Whatever Happened...? is the final Superman story. The end. It was decided that the entire comic Universe be revamped after the events of Crisis on Infinite Earths, wiping out years of complicated back-story and killing off redundant characters. It’s a move that’s generally regarded to coincide with the ending of the Bronze Age of comics. Moore had a hand in the direction of what followed that era, but it seems he wanted a hand in what had preceded it, too. So he penned a belated, final Silver Age Man of Steel story, giving it another emotional end. We all know Superman continued, but beneath the bright colours was a darker canvas.

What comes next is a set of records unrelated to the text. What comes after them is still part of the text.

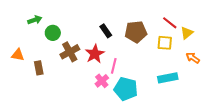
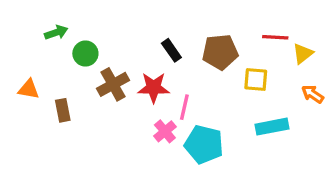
red line: (170, 23) -> (275, 37), turned -35
yellow square: (165, 43) -> (256, 79), moved
red star: (95, 54) -> (154, 88), turned 30

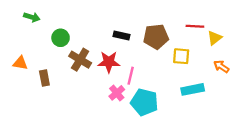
green arrow: (56, 32) -> (32, 17), moved, turned 35
black rectangle: (171, 50) -> (121, 35), turned -42
brown cross: (113, 84) -> (80, 60), turned -30

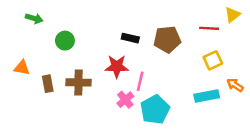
yellow triangle: (214, 38) -> (232, 15), moved
yellow square: (181, 56) -> (213, 60), moved, turned -30
brown cross: (80, 60) -> (79, 82), moved, turned -30
orange arrow: (221, 67) -> (235, 85), moved
cyan pentagon: (144, 102) -> (155, 110), turned 30

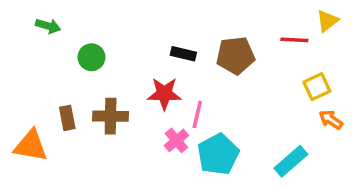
yellow square: (213, 60) -> (317, 87), moved
orange triangle: (22, 68) -> (31, 146), moved, size x1.5
cyan rectangle: (207, 96) -> (291, 161), moved, turned -30

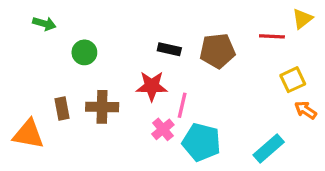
cyan pentagon: (218, 154) -> (201, 142), turned -30

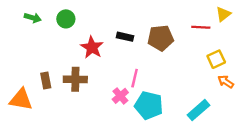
green circle: (84, 52) -> (66, 19), moved
red star: (152, 86) -> (92, 47), moved, turned 30

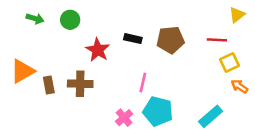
red line: (201, 27) -> (217, 40), moved
pink cross: (120, 96) -> (124, 118), moved
orange triangle: (21, 99) -> (22, 71), moved, turned -40

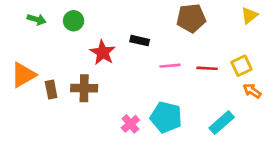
brown pentagon: (170, 40) -> (191, 18), moved
red line: (217, 40) -> (207, 68), moved
pink line: (143, 83) -> (170, 66), moved, turned 72

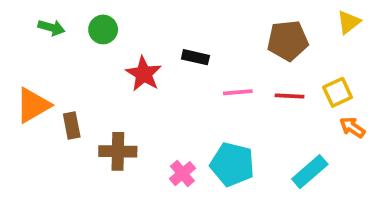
brown pentagon: (191, 18) -> (288, 41), moved
brown cross: (84, 88) -> (118, 151), moved

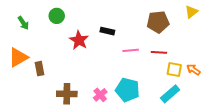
green arrow: (51, 28) -> (23, 23), moved, turned 40
yellow square: (338, 92) -> (174, 70), moved, turned 35
brown cross: (118, 151) -> (67, 94), moved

It's a love story to that Silver time, filled with weird and wonderful things, including the caped-dog Krypto and Jimmy Olsen's signal-watch. Readers of the modern era may not appreciate the allusions and the changes that it heralded, but older readers, those of us that grew up with comics, that read them under bed covers with a flashlight, will see the real importance and heart of the story. The majority of which is told in flashback. Lois tells the tale of Superman's final days to an aspiring Daily Planet reporter ten years after they happened.

The book is saturated with aspects of finality and loss. It uses the kind of language those old stories used, but it’s more streamlined—there's a weight to them that a lesser writer would need twice as much space to convey. In that way, Moore put a nail in the coffin of not just the character but of a style of writing that had endured for decades. It was the right time to do it. A new breed of storytellers had emerged, influenced by the past but equally ready to sculpt something shiny and new from the ashes of the old. So long, Superman.